Trump, in hush money trial, won't use 'advice of counsel' defense -- but will still argue lawyers were involved

Trump's plans were outlined in a court filing ahead of the March 25 trial.

Attorneys for Donald Trump say they will not invoke a formal "advice of counsel" defense when the former president is put on trial later this month for allegedly falsifying business records in New York, but they signaled in a court filing on Tuesday that Trump will argue he did not intend to break the law "because of his awareness that various lawyers were involved."

Trump's defense team faced a deadline this week to notify the court if they planned to assert an advice of counsel defense at the trial, which is scheduled to begin March 25.

According to the filing, defense lawyers will argue that "President Trump lacked the requisite intent to commit the conduct charged in the Indictment because of his awareness that various lawyers were involved in the underlying conduct giving rise to the charges."

An advice of counsel defense would require that Trump prove he acted on the advice of lawyers -- including proving he fully disclosed his actions to lawyers, asked for advice, learned his conduct was legal, and acted in good faith -- when he paid adult film star Stormy Daniels $130,000 in hush money through his then-attorney, Michael Cohen, just days before the 2016 election.
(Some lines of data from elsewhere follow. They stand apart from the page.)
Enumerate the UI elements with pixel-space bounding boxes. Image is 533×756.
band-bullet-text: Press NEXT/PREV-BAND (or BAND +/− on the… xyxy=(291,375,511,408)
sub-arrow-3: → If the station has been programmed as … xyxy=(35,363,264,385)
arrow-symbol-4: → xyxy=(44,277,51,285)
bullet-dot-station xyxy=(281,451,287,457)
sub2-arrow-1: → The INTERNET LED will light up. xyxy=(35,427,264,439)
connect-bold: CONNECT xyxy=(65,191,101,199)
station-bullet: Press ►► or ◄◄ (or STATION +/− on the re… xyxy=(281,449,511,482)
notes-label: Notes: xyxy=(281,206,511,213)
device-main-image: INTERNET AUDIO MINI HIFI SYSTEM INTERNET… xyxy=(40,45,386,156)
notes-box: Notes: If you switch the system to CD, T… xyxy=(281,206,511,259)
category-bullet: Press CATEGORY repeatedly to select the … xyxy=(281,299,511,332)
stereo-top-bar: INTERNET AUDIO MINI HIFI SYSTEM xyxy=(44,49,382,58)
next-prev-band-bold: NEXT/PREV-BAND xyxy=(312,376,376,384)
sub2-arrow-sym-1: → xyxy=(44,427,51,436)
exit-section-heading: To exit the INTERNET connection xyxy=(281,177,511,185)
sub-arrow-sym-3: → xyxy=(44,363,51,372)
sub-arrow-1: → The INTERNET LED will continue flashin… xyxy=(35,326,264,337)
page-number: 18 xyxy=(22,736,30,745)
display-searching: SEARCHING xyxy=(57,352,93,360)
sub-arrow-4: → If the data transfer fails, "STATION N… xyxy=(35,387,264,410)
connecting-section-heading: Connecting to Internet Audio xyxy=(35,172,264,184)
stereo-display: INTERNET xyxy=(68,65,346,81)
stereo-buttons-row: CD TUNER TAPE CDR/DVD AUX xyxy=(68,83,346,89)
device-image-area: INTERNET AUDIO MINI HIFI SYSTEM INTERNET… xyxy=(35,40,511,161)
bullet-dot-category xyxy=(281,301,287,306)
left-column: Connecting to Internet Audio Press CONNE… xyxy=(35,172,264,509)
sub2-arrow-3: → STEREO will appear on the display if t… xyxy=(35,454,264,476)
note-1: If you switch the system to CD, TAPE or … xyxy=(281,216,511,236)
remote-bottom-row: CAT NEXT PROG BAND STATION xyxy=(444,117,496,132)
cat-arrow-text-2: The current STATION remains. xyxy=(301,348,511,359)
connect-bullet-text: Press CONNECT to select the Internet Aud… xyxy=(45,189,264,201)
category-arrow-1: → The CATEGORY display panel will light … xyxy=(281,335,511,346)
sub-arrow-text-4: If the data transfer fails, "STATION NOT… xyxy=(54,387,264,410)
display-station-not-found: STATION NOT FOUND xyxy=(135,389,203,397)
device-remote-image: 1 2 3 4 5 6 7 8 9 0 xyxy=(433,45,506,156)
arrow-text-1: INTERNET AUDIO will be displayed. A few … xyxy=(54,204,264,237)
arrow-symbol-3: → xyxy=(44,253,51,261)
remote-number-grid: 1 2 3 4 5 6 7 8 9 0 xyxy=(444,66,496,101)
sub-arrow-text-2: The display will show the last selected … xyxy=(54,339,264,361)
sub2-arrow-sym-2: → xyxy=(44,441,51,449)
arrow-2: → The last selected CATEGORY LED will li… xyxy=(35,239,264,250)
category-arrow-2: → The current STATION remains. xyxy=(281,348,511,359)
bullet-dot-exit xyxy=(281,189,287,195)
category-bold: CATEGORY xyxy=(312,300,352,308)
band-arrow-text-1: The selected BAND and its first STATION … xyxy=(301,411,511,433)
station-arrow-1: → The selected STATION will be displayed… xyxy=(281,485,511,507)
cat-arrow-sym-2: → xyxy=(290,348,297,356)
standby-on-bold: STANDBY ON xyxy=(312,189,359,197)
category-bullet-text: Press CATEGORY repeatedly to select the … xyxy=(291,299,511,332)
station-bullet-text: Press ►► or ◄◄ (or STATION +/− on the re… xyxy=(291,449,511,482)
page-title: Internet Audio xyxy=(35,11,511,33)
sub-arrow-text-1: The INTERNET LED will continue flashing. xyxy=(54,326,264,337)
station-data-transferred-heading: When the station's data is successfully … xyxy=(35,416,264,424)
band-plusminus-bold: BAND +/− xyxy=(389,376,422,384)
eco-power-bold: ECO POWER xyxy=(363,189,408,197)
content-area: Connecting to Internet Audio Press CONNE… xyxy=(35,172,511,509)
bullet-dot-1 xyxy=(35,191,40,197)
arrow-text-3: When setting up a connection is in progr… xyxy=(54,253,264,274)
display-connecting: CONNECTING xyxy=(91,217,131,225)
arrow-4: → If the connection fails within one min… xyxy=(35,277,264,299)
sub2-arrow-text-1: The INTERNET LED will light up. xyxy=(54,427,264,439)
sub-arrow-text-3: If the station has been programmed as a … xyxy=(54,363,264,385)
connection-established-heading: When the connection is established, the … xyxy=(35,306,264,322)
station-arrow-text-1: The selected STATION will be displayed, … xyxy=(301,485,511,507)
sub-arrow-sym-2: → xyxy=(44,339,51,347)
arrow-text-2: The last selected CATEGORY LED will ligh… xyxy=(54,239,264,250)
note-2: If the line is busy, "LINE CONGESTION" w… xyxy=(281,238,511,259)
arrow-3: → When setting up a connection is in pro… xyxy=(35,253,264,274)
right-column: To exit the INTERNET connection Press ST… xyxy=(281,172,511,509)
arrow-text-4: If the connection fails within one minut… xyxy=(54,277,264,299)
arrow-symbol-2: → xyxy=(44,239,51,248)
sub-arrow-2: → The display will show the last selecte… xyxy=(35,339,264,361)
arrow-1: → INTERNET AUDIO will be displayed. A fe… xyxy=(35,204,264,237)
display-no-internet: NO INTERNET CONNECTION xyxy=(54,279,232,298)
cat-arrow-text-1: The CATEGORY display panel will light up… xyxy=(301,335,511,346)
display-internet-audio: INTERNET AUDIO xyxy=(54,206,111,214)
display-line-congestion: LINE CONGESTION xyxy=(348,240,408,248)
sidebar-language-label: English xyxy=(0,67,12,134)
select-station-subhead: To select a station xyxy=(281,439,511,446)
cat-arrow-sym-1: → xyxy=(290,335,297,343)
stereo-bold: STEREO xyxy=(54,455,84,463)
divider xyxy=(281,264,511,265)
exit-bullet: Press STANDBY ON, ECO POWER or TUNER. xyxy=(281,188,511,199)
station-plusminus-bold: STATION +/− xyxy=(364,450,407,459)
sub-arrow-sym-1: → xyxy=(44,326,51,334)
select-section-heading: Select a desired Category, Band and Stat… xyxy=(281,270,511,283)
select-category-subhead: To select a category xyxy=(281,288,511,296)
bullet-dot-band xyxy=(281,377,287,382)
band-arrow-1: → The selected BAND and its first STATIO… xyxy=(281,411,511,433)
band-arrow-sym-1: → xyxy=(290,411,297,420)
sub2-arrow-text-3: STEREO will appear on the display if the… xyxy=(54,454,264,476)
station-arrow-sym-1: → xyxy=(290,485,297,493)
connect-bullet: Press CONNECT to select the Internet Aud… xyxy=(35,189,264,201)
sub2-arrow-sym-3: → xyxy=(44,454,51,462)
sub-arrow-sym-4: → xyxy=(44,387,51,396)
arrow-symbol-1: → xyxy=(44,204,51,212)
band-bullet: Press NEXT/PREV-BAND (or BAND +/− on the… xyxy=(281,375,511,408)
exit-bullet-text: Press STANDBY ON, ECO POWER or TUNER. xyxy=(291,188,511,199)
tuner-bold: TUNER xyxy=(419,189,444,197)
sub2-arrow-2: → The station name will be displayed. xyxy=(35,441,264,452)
Prosecutors allege that Trump then falsified New York business records to cover up that alleged criminal conduct.

Prosecutors have argued that although it was a lawyer, Cohen, who coordinated the payments at the center of the case, the alleged scheme was long part of the Trump playbook to conceal potentially damaging information.

According to Tuesday's filing, Trump's defense lawyers want to instead argue that Trump was generally aware that lawyers were involved in the payments and lacked any intent to break the law.

"President Trump intends to elicit these facts from witnesses, including former AMI executives and Michael Cohen, whom we expect will testify about President Trump's awareness of counsel's involvement in the charged conduct. This is not a formal advice-of-counsel defense," the filing said.

Defense lawyers flagged that the defense plans might change depending on who is called as a witness at trial and what evidence the judge permits.